*Records for this exercise*.

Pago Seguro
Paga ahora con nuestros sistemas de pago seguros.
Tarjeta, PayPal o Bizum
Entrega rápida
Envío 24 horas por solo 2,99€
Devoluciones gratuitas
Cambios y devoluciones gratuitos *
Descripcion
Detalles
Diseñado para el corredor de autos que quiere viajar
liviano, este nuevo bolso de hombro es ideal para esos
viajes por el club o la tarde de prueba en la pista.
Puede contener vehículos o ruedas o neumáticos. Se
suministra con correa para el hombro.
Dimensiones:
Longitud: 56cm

*Work item*. In the listing above, take the line containing "Puede contener vehículos" as the start and write out every line through the last one exactly, with nothing added.

*Answer to this exercise*.
Puede contener vehículos o ruedas o neumáticos. Se
suministra con correa para el hombro.
Dimensiones:
Longitud: 56cm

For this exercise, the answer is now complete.